More thorough reviews of the above (and other related) methods can be found in Hosmer and Lemeshow (1999), and Therneau and Grambsch (2000). These modelling procedures are generally only a little more difficult than for single-event data, and software is widely available. As with any statistical model though, it is still important to assess its adequacy and fit. In each case, the choice of the best method of analysis will depend on the disease in question and the goals of the analysis. However, the aims such as those described here can often be highly relevant, and where this is the case these methods should be strongly considered.
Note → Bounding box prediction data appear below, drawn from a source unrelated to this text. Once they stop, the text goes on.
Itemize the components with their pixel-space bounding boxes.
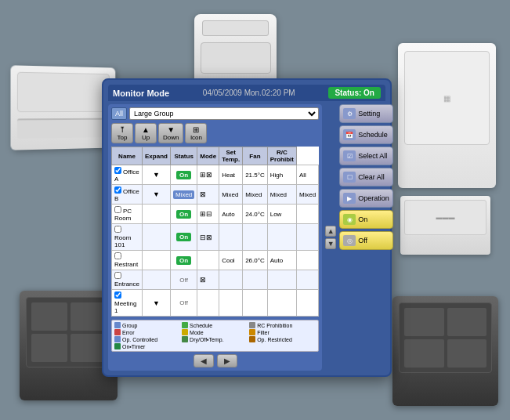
row-checkbox[interactable] xyxy=(114,206,121,213)
cell-status-icons: ⊞⊠ xyxy=(197,165,219,185)
cell-expand xyxy=(143,251,171,270)
cell-mode: Heat xyxy=(219,165,243,185)
datetime: 04/05/2009 Mon.02:20 PM xyxy=(203,89,295,97)
clear-all-icon: ☐ xyxy=(343,172,356,183)
cell-status-icons: ⊠ xyxy=(197,185,219,205)
cell-rc-prohibit: Mixed xyxy=(296,185,318,205)
col-rc: R/CProhibit xyxy=(267,147,296,165)
legend-group: Group xyxy=(114,322,181,328)
ac-unit-top-center xyxy=(194,14,277,89)
cell-rc-prohibit xyxy=(296,251,318,270)
up-btn[interactable]: ▲ Up xyxy=(135,123,157,143)
col-fan: Fan xyxy=(243,147,268,165)
legend-restricted: Op. Restricted xyxy=(249,336,316,342)
cell-status: On xyxy=(170,205,197,224)
cell-expand: ▼ xyxy=(143,185,171,205)
cell-name: Restrant xyxy=(112,251,143,270)
table-row[interactable]: PC RoomOn⊞⊟Auto24.0°CLow xyxy=(112,205,319,224)
ac-unit-right-mid: ▬▬▬ xyxy=(400,196,490,255)
large-group-select[interactable]: Large Group xyxy=(129,107,319,120)
ac-unit-left-top xyxy=(10,65,115,150)
page-nav: ◀ ▶ xyxy=(111,354,319,368)
top-btn[interactable]: ⤒ Top xyxy=(111,123,133,143)
side-nav-arrows: ▲ ▼ xyxy=(325,104,336,371)
col-mode: Mode xyxy=(197,147,219,165)
cell-fan: Mixed xyxy=(267,185,296,205)
row-checkbox[interactable] xyxy=(114,226,121,233)
schedule-btn[interactable]: 📅 Schedule xyxy=(339,125,393,144)
down-btn[interactable]: ▼ Down xyxy=(158,123,183,143)
cell-status: On xyxy=(170,165,197,185)
select-all-btn[interactable]: ☑ Select All xyxy=(339,147,393,165)
row-checkbox[interactable] xyxy=(114,186,121,194)
nav-down-btn[interactable]: ▼ xyxy=(325,238,336,249)
cell-rc-prohibit xyxy=(296,290,318,317)
legend-filter: Mode xyxy=(182,329,248,335)
cell-set-temp: 24.0°C xyxy=(243,205,268,224)
status-mixed: Mixed xyxy=(173,190,194,199)
expand-btn[interactable]: ▼ xyxy=(153,190,160,198)
cell-fan xyxy=(267,270,296,290)
left-panel: All Large Group ⤒ Top ▲ Up ▼ Down xyxy=(108,104,322,371)
prev-page-btn[interactable]: ◀ xyxy=(194,354,214,368)
nav-up-btn[interactable]: ▲ xyxy=(325,226,336,237)
cell-rc-prohibit: All xyxy=(296,165,318,185)
table-row[interactable]: Room 101On⊟⊠ xyxy=(112,224,319,251)
status-on: On xyxy=(176,171,191,179)
cell-name: PC Room xyxy=(112,205,143,224)
expand-btn[interactable]: ▼ xyxy=(153,171,160,179)
cell-set-temp: Mixed xyxy=(243,185,268,205)
cell-status: Off xyxy=(170,270,197,290)
row-checkbox[interactable] xyxy=(114,291,121,299)
on-icon: ◉ xyxy=(343,214,356,225)
cell-status-icons xyxy=(197,290,219,317)
cell-mode xyxy=(219,290,243,317)
legend-dryon: Dry/Off▪Temp. xyxy=(182,336,248,342)
cell-set-temp: 21.5°C xyxy=(243,165,268,185)
group-selector: All Large Group xyxy=(111,107,319,120)
row-checkbox[interactable] xyxy=(114,252,121,259)
cell-status: On xyxy=(170,251,197,270)
cell-status: Off xyxy=(170,290,197,317)
legend-error: Error xyxy=(114,329,181,335)
status-on: On xyxy=(176,256,191,265)
status-badge: Status: On xyxy=(328,87,381,99)
title-bar: Monitor Mode 04/05/2009 Mon.02:20 PM Sta… xyxy=(108,85,385,101)
row-checkbox[interactable] xyxy=(114,167,121,174)
row-checkbox[interactable] xyxy=(114,272,121,279)
setting-btn[interactable]: ⚙ Setting xyxy=(339,104,393,123)
operation-btn[interactable]: ▶ Operation xyxy=(339,189,393,208)
cell-mode: Mixed xyxy=(219,185,243,205)
cell-status-icons: ⊠ xyxy=(197,270,219,290)
off-btn[interactable]: ◎ Off xyxy=(339,231,393,250)
cell-status: On xyxy=(170,224,197,251)
table-row[interactable]: Office B▼Mixed⊠MixedMixedMixedMixed xyxy=(112,185,319,205)
expand-btn[interactable]: ▼ xyxy=(153,299,160,307)
cell-name: Office A xyxy=(112,165,143,185)
cell-rc-prohibit xyxy=(296,270,318,290)
table-row[interactable]: RestrantOnCool26.0°CAuto xyxy=(112,251,319,270)
cell-mode: Auto xyxy=(219,205,243,224)
right-panel: ⚙ Setting 📅 Schedule ☑ Select All ☐ Clea… xyxy=(339,104,393,371)
table-row[interactable]: Meeting 1▼Off xyxy=(112,290,319,317)
table-row[interactable]: EntranceOff⊠ xyxy=(112,270,319,290)
table-row[interactable]: Office A▼On⊞⊠Heat21.5°CHighAll xyxy=(112,165,319,185)
cell-mode: Cool xyxy=(219,251,243,270)
legend-on: On▪Timer xyxy=(114,343,181,349)
cell-expand xyxy=(143,270,171,290)
cell-expand xyxy=(143,205,171,224)
legend-op-ctrl: Op. Controlled xyxy=(114,336,181,342)
icon-btn[interactable]: ⊞ Icon xyxy=(185,123,207,143)
next-page-btn[interactable]: ▶ xyxy=(217,354,237,368)
cell-name: Entrance xyxy=(112,270,143,290)
ac-unit-bottom-right xyxy=(392,296,498,406)
on-btn[interactable]: ◉ On xyxy=(339,210,393,229)
cell-status: Mixed xyxy=(170,185,197,205)
cell-status-icons: ⊞⊟ xyxy=(197,205,219,224)
all-group-btn[interactable]: All xyxy=(111,107,127,120)
monitor-panel: Monitor Mode 04/05/2009 Mon.02:20 PM Sta… xyxy=(102,78,392,377)
cell-rc-prohibit xyxy=(296,205,318,224)
cell-fan: Auto xyxy=(267,251,296,270)
clear-all-btn[interactable]: ☐ Clear All xyxy=(339,168,393,186)
status-on: On xyxy=(176,210,191,219)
Most analyses of survival data use primarily Kaplan–Meier plots, logrank tests and Cox models. We have described the rationale and interpretation of each method in previous papers of this series, but here we have sought to highlight some of their limitations. We have also suggested alternative methods that can be applied when either the data or a given model is deficient, or when more difficult or specific problems are to be addressed. For example, analysis of recurrent events can make an important contribution to the understanding of the survival process, and so investigating repeat cancer relapses may be more informative than concentrating only on the time until the first. More fundamentally, missing data are a common issue in data collection that in some cases can seriously flaw a proposed analysis. Such considerations may be highly relevant to the analysis of a data set, but are rarely mentioned in the analysis of survival data. One possible reason for this is a perceived lack of computer software, but many of the approaches discussed here are currently incorporated into existing commercial statistical packages (e.g. SAS, S-Plus, Stata) and freeware (e.g. R). On the other hand, the desire may be to ‘keep things simple for the readership’. This view is reasonable, but is valid only where a simple analysis adequately represents the survival experience of patients in the study. Ensuring the analyses are appropriate is therefore crucial. More advanced survival methods can derive more information from the collected data; their use may admittedly convey a less straightforward message, but at the same time could allow a better understanding of the survival process.

The aim of this series has been to aid awareness, understanding and interpretation of the many and varied methods that constitute the analysis of survival data. It is paramount that analyses are performed in the knowledge of the assumptions that are made therein, and the more complex methods, in particular, are best applied by a statistician.